La reacción del presidente Richard Nixon se centró en dos frentes. Primero, trató de detener la publicación de los documentos; y segundo, acusó a Ellsberg de espionaje. En ambos casos las gestiones de su gobierno fracasaron en las cortes.

Quizás la historia se repita ahora en el caso de Wikileaks. El gobierno del presidente Barack Obama quiere que Assange sea juzgado en Estados Unidos. Algunos políticos en Washington lo han acusado de traidor y espía y hubo inclusive quienes pidieron que fuera asesinado. Pero nadie se ha metido con los periódicos que siguen soltando documentos.

La impotencia de Washington es evidente. A los burócratas se les pidió que no leyeran los documentos ya divulgados y la fuerza aérea prohibió el acceso a los sitios de Internet que publican los documentos de Wikileaks. Algunos bancos y otras instituciones de crédito le han cerrado las puertas a Assange.

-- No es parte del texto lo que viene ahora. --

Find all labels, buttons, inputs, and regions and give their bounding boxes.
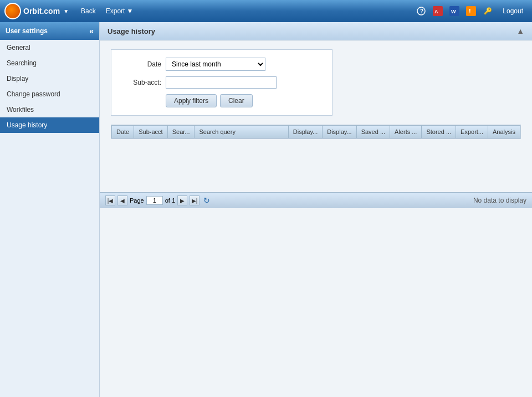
- user-icon-button[interactable]: A: [432, 5, 444, 17]
- clear-button[interactable]: Clear: [220, 94, 253, 107]
- date-select[interactable]: Since last month Last week Last 3 months…: [166, 58, 265, 71]
- sidebar-item-workfiles[interactable]: Workfiles: [0, 102, 99, 117]
- col-alerts[interactable]: Alerts ...: [390, 126, 422, 138]
- col-stored[interactable]: Stored ...: [422, 126, 456, 138]
- date-label: Date: [122, 60, 161, 68]
- col-date[interactable]: Date: [112, 126, 134, 138]
- col-analysis[interactable]: Analysis: [488, 126, 520, 138]
- filter-buttons: Apply filters Clear: [166, 94, 321, 107]
- topbar-right: ? A W ! 🔑 Logout: [415, 5, 528, 17]
- first-page-button[interactable]: |◀: [105, 195, 115, 205]
- logo-dropdown-icon[interactable]: ▼: [63, 8, 69, 14]
- col-search-query[interactable]: Search query: [195, 126, 288, 138]
- help-button[interactable]: ?: [415, 5, 427, 17]
- logo-text: Orbit.com: [23, 7, 60, 16]
- sidebar-header: User settings «: [0, 22, 99, 40]
- svg-text:A: A: [434, 9, 438, 14]
- content-area: Usage history ▲ Date Since last month La…: [100, 22, 532, 397]
- col-sear[interactable]: Sear...: [167, 126, 195, 138]
- filter-form: Date Since last month Last week Last 3 m…: [111, 49, 332, 116]
- col-subacct[interactable]: Sub-acct: [134, 126, 167, 138]
- sidebar-collapse-icon[interactable]: «: [89, 27, 94, 35]
- page-input[interactable]: [146, 196, 163, 205]
- sidebar-item-searching[interactable]: Searching: [0, 55, 99, 71]
- svg-text:🔑: 🔑: [484, 7, 492, 15]
- logo-icon: [4, 3, 21, 19]
- content-header: Usage history ▲: [100, 22, 532, 40]
- content-body: Date Since last month Last week Last 3 m…: [100, 40, 532, 192]
- pagination-bar: |◀ ◀ Page of 1 ▶ ▶| ↻ No data to display: [100, 192, 532, 208]
- logout-button[interactable]: Logout: [498, 5, 528, 17]
- sidebar-item-change-password[interactable]: Change password: [0, 86, 99, 102]
- sidebar-item-usage-history[interactable]: Usage history: [0, 117, 99, 133]
- data-table: Date Sub-acct Sear... Search query Displ…: [111, 125, 520, 138]
- last-page-button[interactable]: ▶|: [190, 195, 200, 205]
- of-label: of 1: [165, 197, 175, 204]
- main-layout: User settings « General Searching Displa…: [0, 22, 532, 397]
- svg-text:W: W: [451, 9, 456, 14]
- page-title: Usage history: [108, 27, 155, 35]
- next-page-button[interactable]: ▶: [177, 195, 187, 205]
- prev-page-button[interactable]: ◀: [117, 195, 127, 205]
- col-saved[interactable]: Saved ...: [356, 126, 390, 138]
- empty-area: [111, 139, 521, 183]
- date-row: Date Since last month Last week Last 3 m…: [122, 58, 321, 71]
- pagination-left: |◀ ◀ Page of 1 ▶ ▶| ↻: [105, 195, 212, 205]
- svg-text:!: !: [469, 8, 471, 14]
- col-display2[interactable]: Display...: [323, 126, 356, 138]
- subacct-label: Sub-acct:: [122, 79, 161, 86]
- refresh-button[interactable]: ↻: [202, 195, 212, 205]
- page-label: Page: [130, 197, 144, 204]
- data-table-wrapper: Date Sub-acct Sear... Search query Displ…: [111, 125, 521, 139]
- svg-rect-6: [466, 6, 476, 16]
- alert-icon-button[interactable]: !: [465, 5, 477, 17]
- content-collapse-icon[interactable]: ▲: [516, 27, 524, 35]
- export-dropdown-icon: ▼: [126, 7, 133, 15]
- key-icon-button[interactable]: 🔑: [482, 5, 494, 17]
- word-icon-button[interactable]: W: [448, 5, 461, 17]
- no-data-text: No data to display: [473, 197, 526, 204]
- subacct-input[interactable]: [166, 76, 277, 89]
- sidebar-item-general[interactable]: General: [0, 40, 99, 55]
- logo[interactable]: Orbit.com ▼: [4, 3, 69, 19]
- table-header-row: Date Sub-acct Sear... Search query Displ…: [112, 126, 520, 138]
- sidebar: User settings « General Searching Displa…: [0, 22, 100, 397]
- sidebar-header-label: User settings: [6, 27, 48, 35]
- svg-text:?: ?: [420, 8, 423, 14]
- col-export[interactable]: Export...: [456, 126, 488, 138]
- col-display1[interactable]: Display...: [288, 126, 322, 138]
- topbar: Orbit.com ▼ Back Export ▼ ? A W ! 🔑 Logo…: [0, 0, 532, 22]
- export-button[interactable]: Export ▼: [103, 5, 137, 17]
- subacct-row: Sub-acct:: [122, 76, 321, 89]
- back-button[interactable]: Back: [78, 5, 99, 17]
- apply-filters-button[interactable]: Apply filters: [166, 94, 217, 107]
- sidebar-item-display[interactable]: Display: [0, 71, 99, 86]
- topbar-nav: Back Export ▼: [78, 5, 136, 17]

Los supuestos secretos de Estado se han invocado para negar la difusión de cierta información. Ésta es la carta dizque patriótica que se juega a menudo y que le complicó la vida a Ellsberg y ahora a Assange. Pero los gobiernos tienen la de perder. Wikileaks y la reacción de algunos gobiernos han puesto al descubierto la hipocresía de no pocos dirigentes, aun en países supuestamente ilustrados. He ahí su verdadero significado.

Son ya muchos los gobiernos que tratan de aparentar transparencia. En 2005 Tony Blair logró que el parlamento británico aprobara una ley sobre la libertad de acceso a la información. Sonaba bien pero habría excepciones.

En 2007 un ciudadano pidió las minutas de las reuniones del gabinete de Blair en las que se aprobó intervenir militarmente en Irak en 2003. Cuando el gobierno se negó a divulgarlas el individuo apeló a una instancia prevista en la ley, el comisionado de información. Éste concluyó que el interés del público por conocer la base jurídica de la decisión del gabinete era más importante que la preocupación del gobierno por mantener la confidencialidad de las deliberaciones del gabinete. A principios de 2009 el tribunal de información falló a favor del ciudadano. El gobierno británico tuvo entonces que escoger entre llevar el caso a un tribunal superior o vetar la solicitud. Optó por lo segundo y las minutas se han mantenido en secreto. Lo curioso del caso es que varios de los miembros de ese gabinete han publicado detalles de esas reuniones.

En cuatro décadas hemos pasado de la fotocopia a la fibra óptica e Internet. Lo que Ellsberg hizo en su día ha tenido una secuela lógica e imparable. Lo que no se ha logrado a través de leyes sobre el derecho a la información, ahora se ha conseguido mediante una avalancha de documentos. Pese a su autocensura, los medios tradicionales se han visto fortalecidos. Curiosamente el Internet ha servido para revalorar el papel de la prensa escrita.

Lo de Wikileaks no se asegura la transparencia total pero es un paso para que los gobernados sí sepan lo que hacen (y realmente piensan) sus gobernantes. Quizás habrá menos atole con el dedo. Y eso no es del agrado de muchos políticos.